• **RECORDS FOR THE TASK**
• • • • • • •
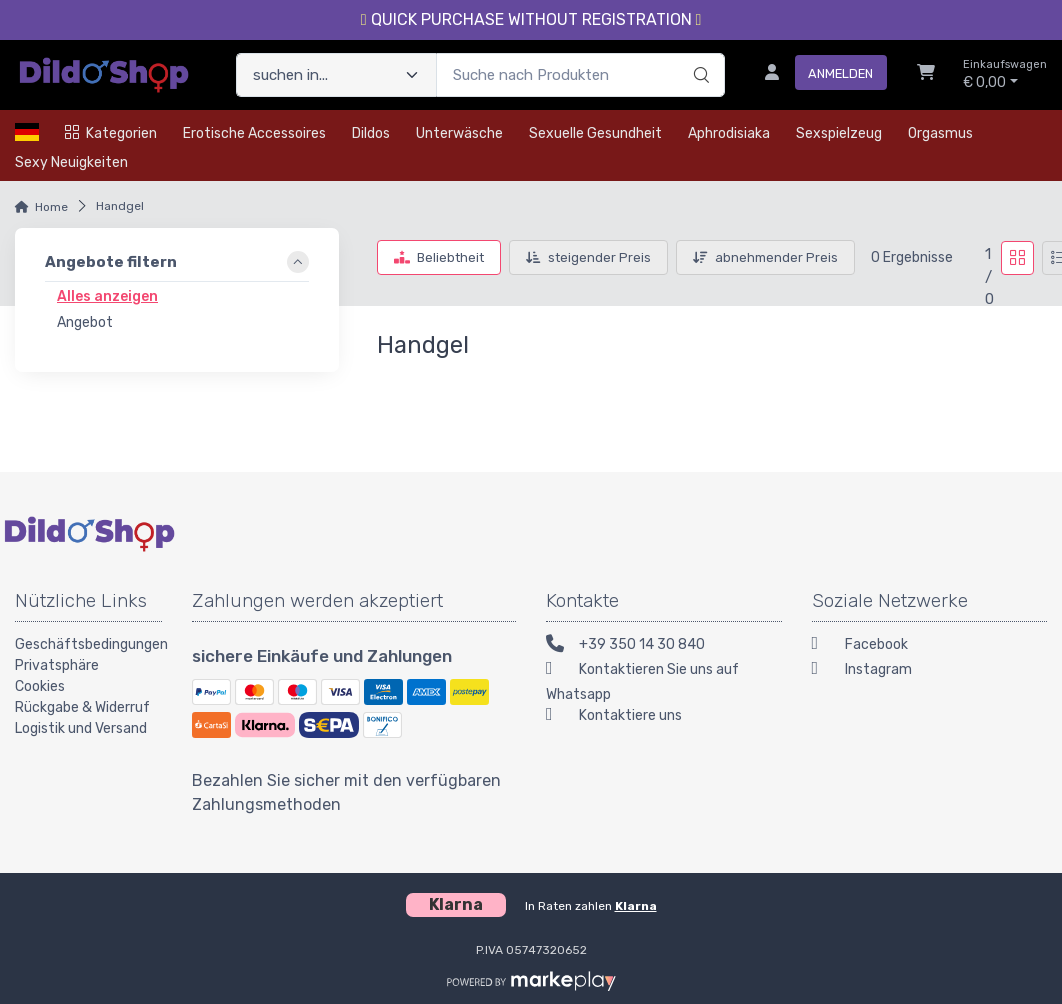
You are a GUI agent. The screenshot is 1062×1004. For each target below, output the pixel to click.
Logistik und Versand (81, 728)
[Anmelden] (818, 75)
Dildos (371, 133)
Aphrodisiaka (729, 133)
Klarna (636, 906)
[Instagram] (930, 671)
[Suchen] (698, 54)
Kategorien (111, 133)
• • • • • • •
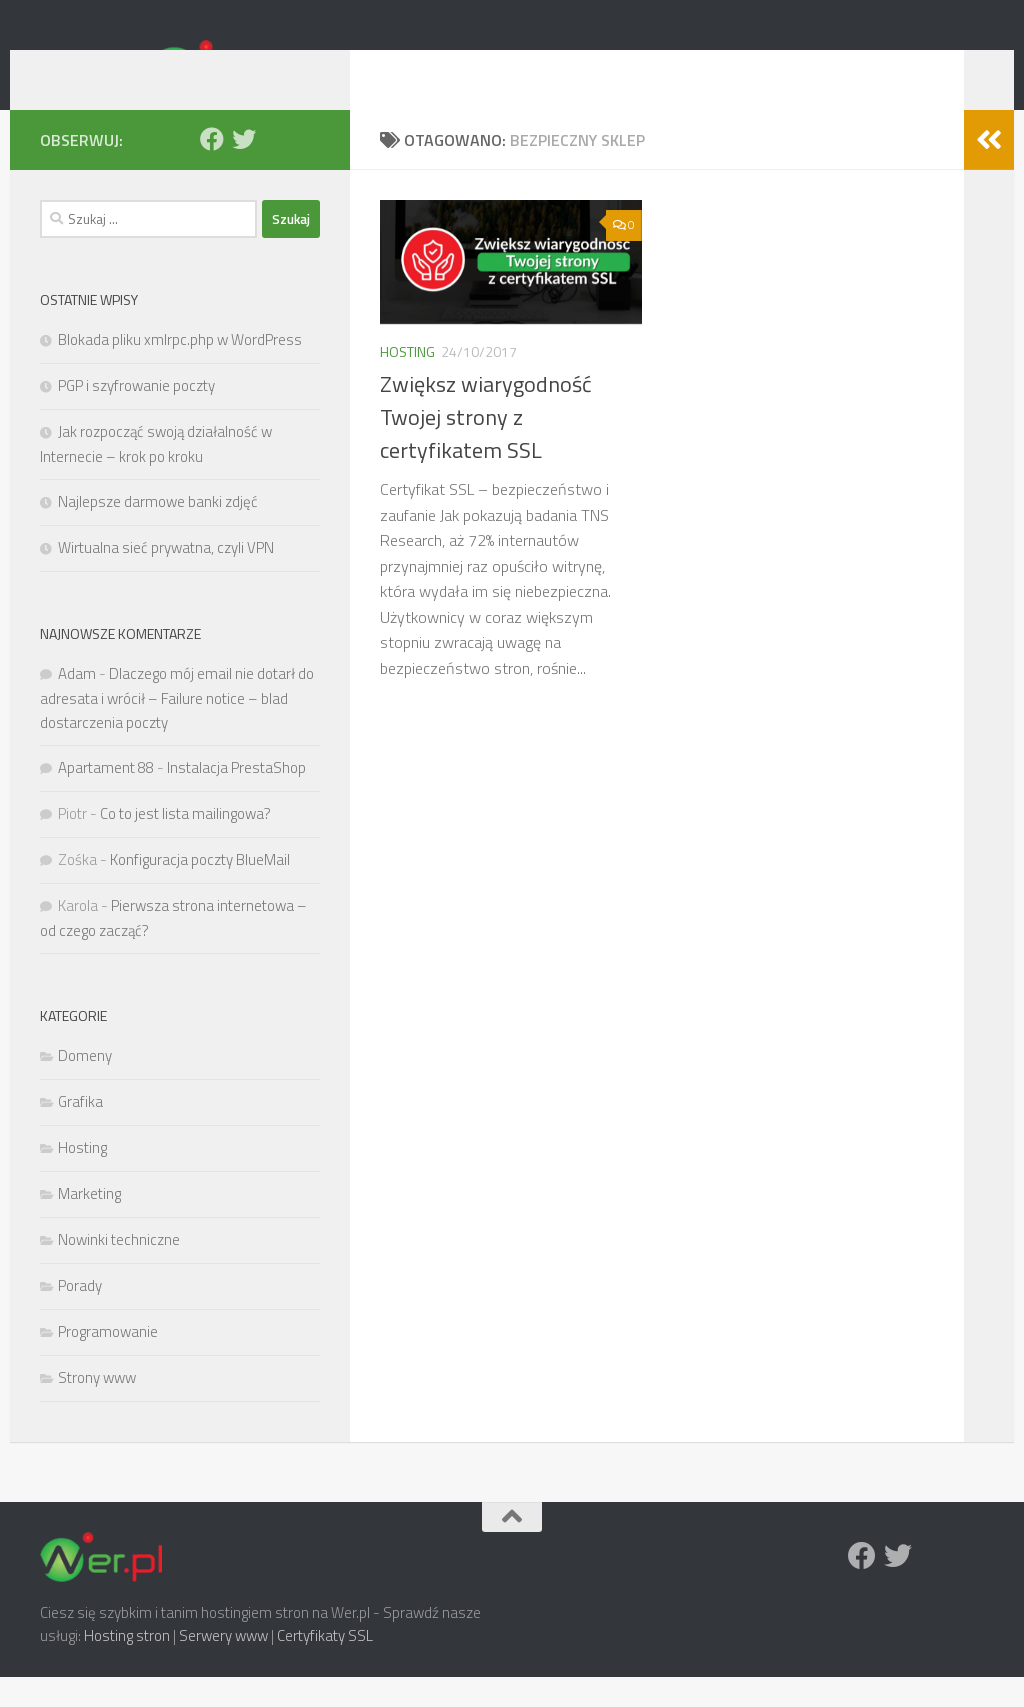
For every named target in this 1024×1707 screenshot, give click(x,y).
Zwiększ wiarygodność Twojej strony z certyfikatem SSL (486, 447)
• • • • • • •
• **PROBLEM DESCRIPTION**
The reply should hold only the lines of the listing above starting at the line containing "You are a GUI" and ending at the line containing "Kategorien (111, 133)", exactly as written.

• **OUTPUT BELOW**
You are a GUI agent. The screenshot is 1062×1004. For each target below, output the pixel to click.
Logistik und Versand (81, 728)
[Anmelden] (818, 75)
Dildos (371, 133)
Aphrodisiaka (729, 133)
Klarna (636, 906)
[Instagram] (930, 671)
[Suchen] (698, 54)
Kategorien (111, 133)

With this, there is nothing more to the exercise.